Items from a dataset
╔══
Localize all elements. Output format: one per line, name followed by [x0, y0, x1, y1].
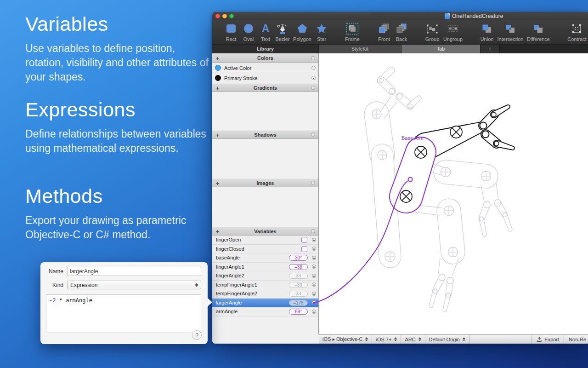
window-title: OneHandedCreature [452, 13, 503, 19]
document-icon [445, 13, 450, 19]
toolbar: Rect Oval A Text Bezier [212, 20, 588, 45]
color-row-active-color[interactable]: Active Color [212, 63, 318, 73]
tool-star[interactable]: Star [308, 22, 335, 42]
primary-stroke-swatch[interactable] [215, 75, 221, 81]
variable-target-radio[interactable] [312, 256, 316, 260]
add-color-button[interactable]: + [216, 55, 220, 62]
hero-body-variables: Use variables to define position, rotati… [25, 41, 214, 84]
library-header: Library [212, 45, 319, 53]
hero-title-expressions: Expressions [25, 98, 214, 121]
difference-icon [525, 22, 552, 36]
variable-value-pill[interactable]: 33 [289, 291, 308, 297]
tool-intersection[interactable]: Intersection [497, 22, 524, 42]
variable-value-pill[interactable]: 33 [289, 273, 308, 279]
variable-row-baseAngle[interactable]: baseAngle 30° [212, 253, 318, 263]
stepper-icon [195, 283, 198, 287]
variable-row-fingerOpen[interactable]: fingerOpen [212, 236, 318, 245]
app-window: OneHandedCreature Rect Oval A Text [212, 12, 588, 344]
star-icon [308, 22, 335, 36]
variable-target-radio[interactable] [312, 264, 316, 269]
add-variable-button[interactable]: + [216, 228, 220, 235]
shadows-section-radio[interactable] [311, 132, 315, 137]
tool-ungroup[interactable]: Ungroup [440, 22, 466, 42]
panel-callout-arrow [208, 298, 212, 306]
name-label: Name [46, 268, 63, 275]
tool-union[interactable]: Union [474, 22, 500, 42]
color-target-radio[interactable] [311, 76, 316, 80]
close-button[interactable] [215, 14, 220, 18]
back-icon [388, 22, 415, 36]
variable-value-pill[interactable]: –178 [289, 300, 308, 306]
zoom-button[interactable] [229, 14, 234, 18]
variable-value-pill[interactable]: 30° [289, 255, 308, 261]
origin-dropdown[interactable]: Default Origin [425, 335, 469, 344]
add-gradient-button[interactable]: + [216, 84, 220, 91]
active-color-swatch[interactable] [215, 65, 221, 71]
intersection-icon [497, 22, 524, 36]
non-retained-dropdown[interactable]: Non-Re [564, 335, 588, 344]
tool-contract[interactable]: Contract [564, 22, 588, 42]
color-target-radio[interactable] [311, 66, 316, 70]
variable-target-radio[interactable] [312, 310, 316, 314]
variable-target-radio[interactable] [312, 274, 316, 278]
variable-target-radio[interactable] [312, 238, 316, 242]
variables-section-radio[interactable] [311, 229, 315, 233]
images-section-header[interactable]: + Images [212, 178, 318, 187]
creature-drawing[interactable]: Base Arm [319, 53, 588, 334]
ungroup-icon [440, 22, 466, 36]
variable-value-pill[interactable]: –33 [289, 264, 308, 270]
images-section-radio[interactable] [311, 181, 315, 185]
tab-stylekit[interactable]: StyleKit [319, 45, 401, 53]
kind-dropdown[interactable]: Expression [67, 281, 201, 289]
variable-row-tempFingerAngle1[interactable]: tempFingerAngle1 –33 [212, 281, 318, 290]
os-version-dropdown[interactable]: iOS 7+ [372, 335, 401, 344]
help-button[interactable]: ? [192, 330, 202, 340]
variable-value-pill[interactable]: 89° [289, 309, 308, 315]
hero-body-expressions: Define relationships between variables u… [25, 127, 214, 155]
variable-inspector-panel: Name Kind Expression -2 * armAngle ? [40, 262, 208, 344]
variable-row-fingerAngle2[interactable]: fingerAngle2 33 [212, 271, 318, 281]
add-image-button[interactable]: + [216, 179, 220, 186]
gradients-section-header[interactable]: + Gradients [212, 83, 318, 92]
stepper-icon [394, 337, 397, 341]
name-field[interactable] [67, 267, 201, 276]
colors-section-header[interactable]: + Colors [212, 53, 318, 63]
stepper-icon [418, 337, 421, 341]
variable-row-armAngle[interactable]: armAngle 89° [212, 307, 318, 316]
add-tab-button[interactable]: + [481, 45, 500, 53]
variable-row-largerAngle[interactable]: largerAngle –178 [212, 299, 318, 308]
colors-section-radio[interactable] [311, 56, 315, 60]
variable-target-radio[interactable] [312, 300, 316, 305]
minimize-button[interactable] [222, 14, 227, 18]
variable-row-fingerAngle1[interactable]: fingerAngle1 –33 [212, 263, 318, 272]
hero-title-methods: Methods [25, 185, 214, 207]
contract-icon [564, 22, 588, 36]
variables-section-header[interactable]: + Variables [212, 227, 318, 236]
union-icon [474, 22, 500, 36]
variable-row-fingerClosed[interactable]: fingerClosed [212, 245, 318, 254]
tab-tab[interactable]: Tab [401, 45, 481, 53]
color-row-primary-stroke[interactable]: Primary Stroke [212, 73, 318, 83]
drawing-canvas[interactable]: Base Arm [319, 53, 588, 334]
status-bar: iOS ▸ Objective-C iOS 7+ ARC Default Ori… [319, 334, 588, 344]
gradients-section-radio[interactable] [311, 86, 315, 90]
variable-value-pill[interactable]: –33 [289, 282, 308, 288]
titlebar: OneHandedCreature [212, 12, 588, 20]
platform-dropdown[interactable]: iOS ▸ Objective-C [319, 335, 372, 344]
variable-target-radio[interactable] [312, 247, 316, 251]
variable-checkbox[interactable] [301, 237, 307, 243]
variable-row-tempFingerAngle2[interactable]: tempFingerAngle2 33 [212, 289, 318, 299]
tool-back[interactable]: Back [388, 22, 415, 42]
svg-text:A: A [262, 23, 270, 34]
arc-dropdown[interactable]: ARC [401, 335, 425, 344]
frame-icon [339, 22, 366, 36]
expression-editor[interactable]: -2 * armAngle [46, 294, 201, 333]
variable-checkbox[interactable] [301, 246, 307, 252]
shadows-section-header[interactable]: + Shadows [212, 130, 318, 139]
export-button[interactable]: Export [531, 335, 564, 344]
variable-target-radio[interactable] [312, 292, 316, 296]
tool-difference[interactable]: Difference [525, 22, 552, 42]
variable-target-radio[interactable] [312, 282, 316, 287]
add-shadow-button[interactable]: + [216, 131, 220, 138]
tool-frame[interactable]: Frame [339, 22, 366, 42]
╚══
Exercise prompt
Within the data above, filter for lines containing the word "button" and copy each one.

Solution to this task
add-color-button[interactable]: + [216, 55, 220, 62]
add-variable-button[interactable]: + [216, 228, 220, 235]
close-button[interactable] [215, 14, 220, 18]
zoom-button[interactable] [229, 14, 234, 18]
add-gradient-button[interactable]: + [216, 84, 220, 91]
help-button[interactable]: ? [192, 330, 202, 340]
add-image-button[interactable]: + [216, 179, 220, 186]
add-tab-button[interactable]: + [481, 45, 500, 53]
minimize-button[interactable] [222, 14, 227, 18]
export-button[interactable]: Export [531, 335, 564, 344]
add-shadow-button[interactable]: + [216, 131, 220, 138]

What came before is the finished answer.